Brain function depends on the proper maturation of neuronal signals and their integration across different brain regions. In this regard, the process of myelination plays a key role during development. Myelination of neuronal fibers speeds up neuronal transmission ensuring a successful development of neuronal circuits. Recent studies in vitro and in vivo suggest that neuronal activity influences myelination through vesicular release of neurotransmitters. However, the mechanisms by which myelination is fine-tuned by neuronal activity are poorly understood.
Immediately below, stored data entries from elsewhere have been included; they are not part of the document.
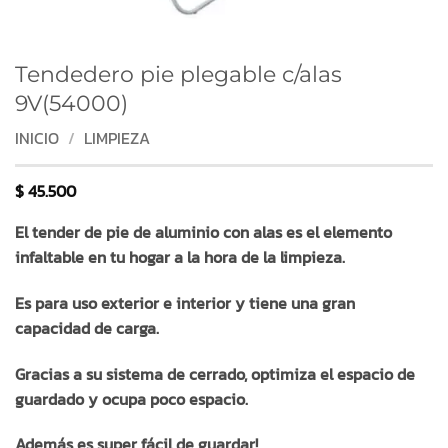
Tendedero pie plegable c/alas
9V(54000)
INICIO
/
LIMPIEZA
$
45.500
El tender de pie de aluminio con alas es el elemento
infaltable en tu hogar a la hora de la limpieza.
Es para uso exterior e interior y tiene una gran
capacidad de carga.
Gracias a su sistema de cerrado, optimiza el espacio de
guardado y ocupa poco espacio.
Además es super fácil de guardar!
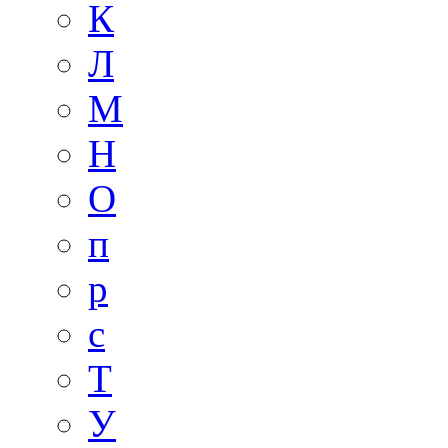
К
Л
М
Н
О
п
р
с
Т
У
Oligodendrocyte precursor cells (OPCs) generate oligodendrocytes, the glial cells responsible for producing myelin in the central nervous system. In the last 15 years, it has been demonstrated the existence of functional synaptic inputs between neurons and OPCs throughout the brain. This surprising discovery of “neuron-glia synapses” has challenged the dogma that synapses are a unique feature of neurons in the brain. However, the role of synapses onto OPCs remains elusive. Since myelination is a process modulated by neuronal activity, it has been hypothesized that neuron-OPC synapses are implicated in the mechanisms controlling oligodendrogenesis and myelination. Previous studies of my host team have demonstrated that OPCs of the somatosensory cortex receive a transient, but major synaptic input from GABAergic interneurons which correlates with the onset of cortical oligodendrogenesis. These findings show that OPCs are privileged partners of GABAergic interneurons during development and suggest that interneurons control OPC function during a critical period for OPC differentiation onto oligodendrocytes.
The main goal of this project is to study the impact of interneuronal activity on OPC proliferation and differentiation into myelinating oligodendrocytes as well as on cortical myelination during development of the somatosensory cortex. We will use a multidisciplinary approach combining optogenetic tools with electrophysiology and immunostainings in different transgenic mice expressing the light-sensitive protein channelrhodopsin-2 (ChR2) in interneurons. We will address the following specific aims: 1) we will evaluate the best parameters for an efficient photostimulation of ChR2-expressing interneurons in different transgenic lines; 2) we will perform in vivo phostostimulation of ChR2-expressing interneurons in these lines and analyze the effect of photoactivation on OPC proliferation, differentiation and myelination, and 3) we will assess whether the effect of interneuronal activity depends on synaptic transmission between interneurons and OPCs by inactivating the GABAergic synaptic activity of OPCs using an inducible knockout mouse. During my Erasmus fellowship in Paris, I recorded ChR2-expressing interneurons using patch-clamp recordings in acute slices in a transgenic line for two types of interneurons, and found the parameters to efficiently photoactivate them. I also implemented a surgery at postnatal day 10 of the mouse to photostimulate interneurons in vivo and record the extracellular activity elicited by photoactivation. These preliminary results show the viability of the proposed experiments.
Using state-of-the-art techniques in Neurobiology, this project will address a new role of GABAergic interneurons in regulating non-neuronal functions during cortical development. We expect to clarify the properties and mechanisms allowing different interneuron subtypes to regulate OPC dynamics, oligodendrogenesis and myelination. This project could also help to understand how neuronal activity may promote myelination and thus open a new avenue for the design of innovative therapies promoting myelination and oligodendrocyte regeneration in developmental myelin disorders.